Des serveurs, comme dans l'ancien temps, passèrent entre les tables pour
servir des coupes de champagne. Nous nous levâmes tous et, presque
synchroniquement, nous brandîmes nos verres pour le toast. Puis, comme sur un
signal, tous portèrent la coupe à leurs lèvres.
«Oh, un dernier détail, fit Edouard dès qu'il eut terminé sa coupe.

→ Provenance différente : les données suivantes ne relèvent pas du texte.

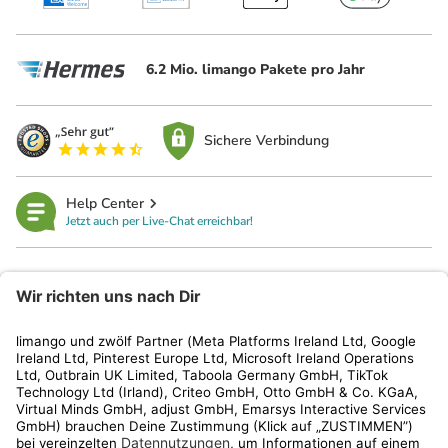
6.2 Mio. limango Pakete pro Jahr
Sichere Verbindung
Help Center
Jetzt auch per Live-Chat erreichbar!
limango
Rechtliches
Kundenservice
Shop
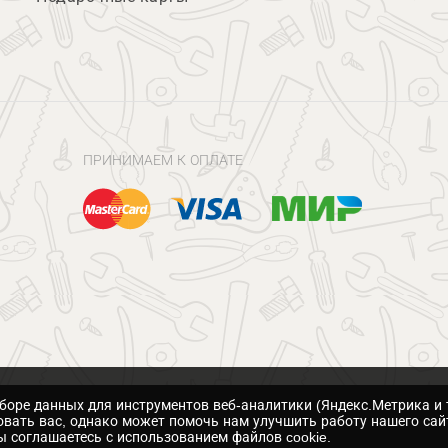
ПРИНИМАЕМ К ОПЛАТЕ
сборе данных для инструментов веб-аналитики (Яндекс.Метрика и 
вать вас, однако может помочь нам улучшить работу нашего сай
 соглашаетесь с использованием файлов cookie.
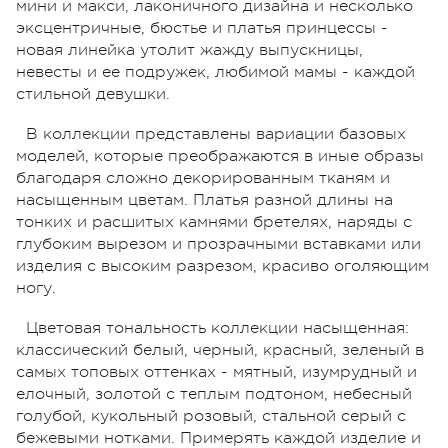
мини и макси, лаконичного дизайна и несколько
эксцентричные, бюстье и платья принцессы -
новая линейка утолит жажду выпускницы,
невесты и ее подружек, любимой мамы - каждой
стильной девушки.
В коллекции представлены вариации базовых
моделей, которые преображаются в иные образы
благодаря сложно декорированным тканям и
насыщенным цветам. Платья разной длины на
тонких и расшитых камнями бретелях, наряды с
глубоким вырезом и прозрачными вставками или
изделия с высоким разрезом, красиво оголяющим
ногу.
Цветовая тональность коллекции насыщенная:
классический белый, черный, красный, зеленый в
самых топовых оттенках - мятный, изумрудный и
елочный, золотой с теплым подтоном, небесный
голубой, кукольный розовый, стальной серый с
бежевыми нотками. Примерять каждой изделие и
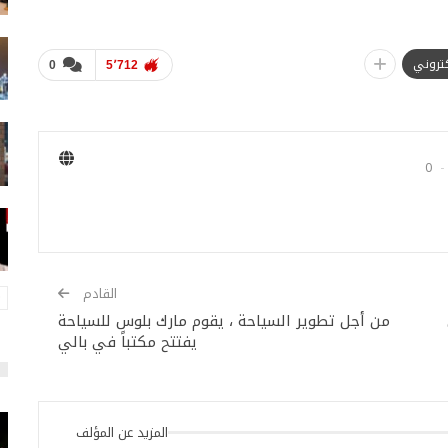
لكتروني
0
5٬712
0
القادم
من أجل تطوير السياحة ، يقوم مارك بلوس للسياحة
يفتتح مكتباً في بالي
المزيد عن المؤلف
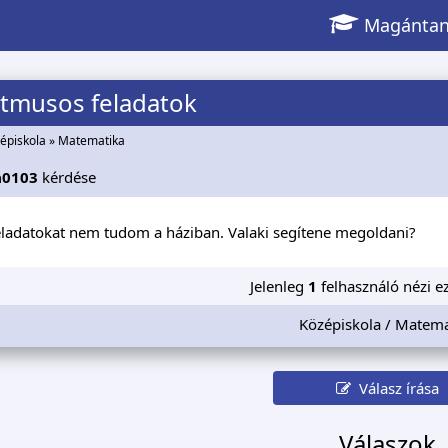
Magántan
itmusos feladatok
épiskola
»
Matematika
a0103
kérdése
eladatokat nem tudom a háziban. Valaki segítene megoldani?
Jelenleg
1
felhasználó nézi ez
Középiskola / Matema
Válasz írása
Válaszok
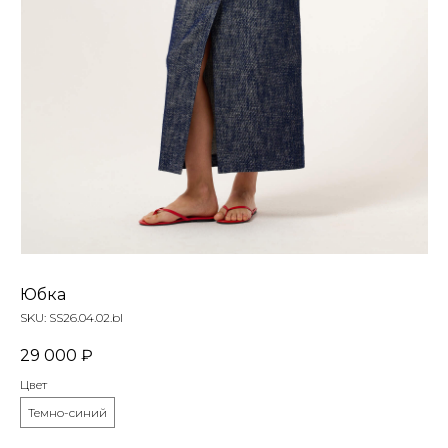
Юбка
SKU:
SS26.04.02.bl
29 000
₽
Цвет
Темно-синий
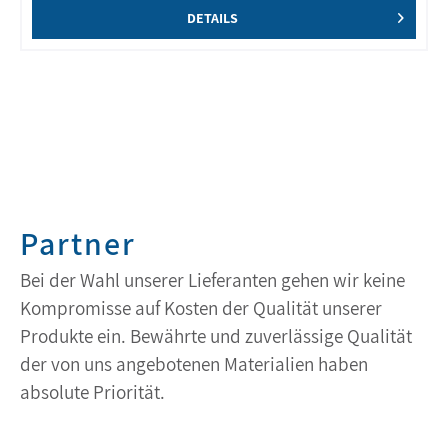
DETAILS
Partner
Bei der Wahl unserer Lieferanten gehen wir keine
Kompromisse auf Kosten der Qualität unserer
Produkte ein. Bewährte und zuverlässige Qualität
der von uns angebotenen Materialien haben
absolute Priorität.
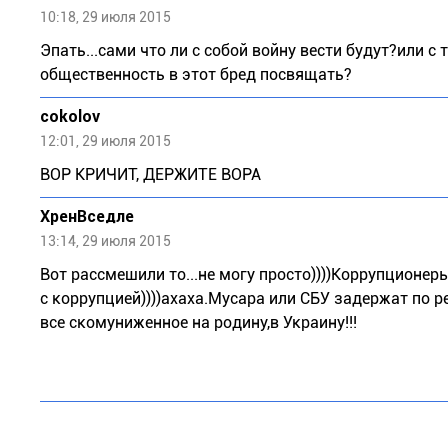
10:18, 29 июля 2015
Эпать...сами что ли с собой войну вести будут?или 
общественность в этот бред посвящать?
cokolov
12:01, 29 июля 2015
ВОР КРИЧИТ, ДЕРЖИТЕ ВОРА
ХренВседле
13:14, 29 июля 2015
Вот рассмешили то...не могу просто))))Коррупционер
с коррупцией))))ахаха.Мусара или СБУ задержат по 
все скомуниженное на родину,в Украину!!!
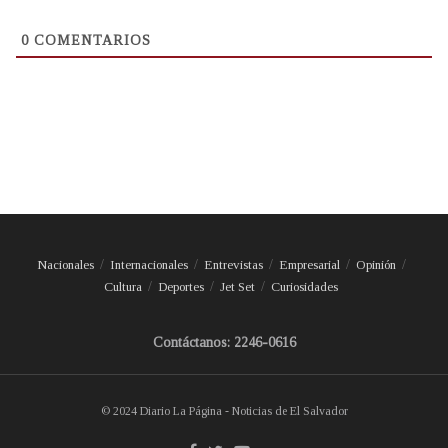
0
COMENTARIOS
Nacionales
Internacionales
Entrevistas
Empresarial
Opinión
Cultura
Deportes
Jet Set
Curiosidades
Contáctanos: 2246-0616
© 2024 Diario La Página - Noticias de El Salvador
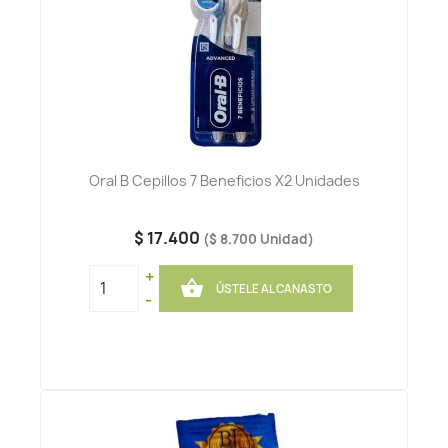
Oral B Cepillos 7 Beneficios X2 Unidades
$ 17.400
($ 8.700 Unidad)
+

ÚSTELE AL CANASTO
-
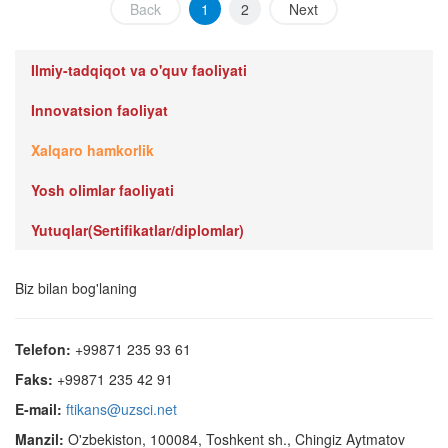
Back
1
2
Next
Ilmiy-tadqiqot va o'quv faoliyati
Innovatsion faoliyat
Xalqaro hamkorlik
Yosh olimlar faoliyati
Yutuqlar(Sertifikatlar/diplomlar)
Biz bilan bog'laning
Telefon:
+99871 235 93 61
Faks:
+99871 235 42 91
E-mail:
ftikans@uzsci.net
Manzil:
O'zbekiston, 100084, Toshkent sh., Chingiz Aytmatov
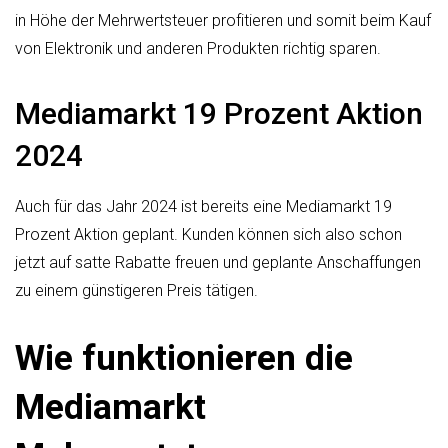
in Höhe der Mehrwertsteuer profitieren und somit beim Kauf
von Elektronik und anderen Produkten richtig sparen.
Mediamarkt 19 Prozent Aktion
2024
Auch für das Jahr 2024 ist bereits eine Mediamarkt 19
Prozent Aktion geplant. Kunden können sich also schon
jetzt auf satte Rabatte freuen und geplante Anschaffungen
zu einem günstigeren Preis tätigen.
Wie funktionieren die
Mediamarkt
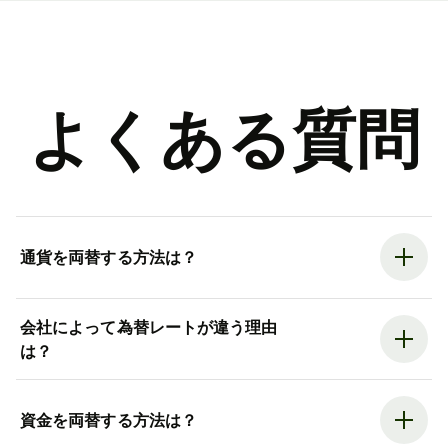
よくある質問
通貨を両替する方法は？
会社によって為替レートが違う理由
は？
資金を両替する方法は？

Le menu a été composé par le père de notre camarade Austin Lasserre, maître-chef
au Lucas-Carton à Paris, qui a généreusement accepté d'être spécialement
attaché au Mercury pour la soirée.
_Eh
bien, fit Mel en se rasseyant, ils ont mis les moyens !
_Dis
surtout qu'Austin n'a jamais manqué une occasion d'épater la galerie, fit
remarquer Derek. On dit que son père est l'un des meilleurs cuisiniers du
monde. Les journalistes sont unanimes là-dessus, j'en sais quelque chose.
_Ah
? Tu as finalement décidé de poursuivre dans la même voie ? demanda Sandra.
_En
effet, depuis deux ans je suis journaliste pour ILBN.
_Hoho,
la deuxième chaîne télévisée lunaire, fis-je. Comment as-tu persuadé tes
parents de te retirer ta laisse?»
Derek me jeta un regard de cote en prenant l'air contrit.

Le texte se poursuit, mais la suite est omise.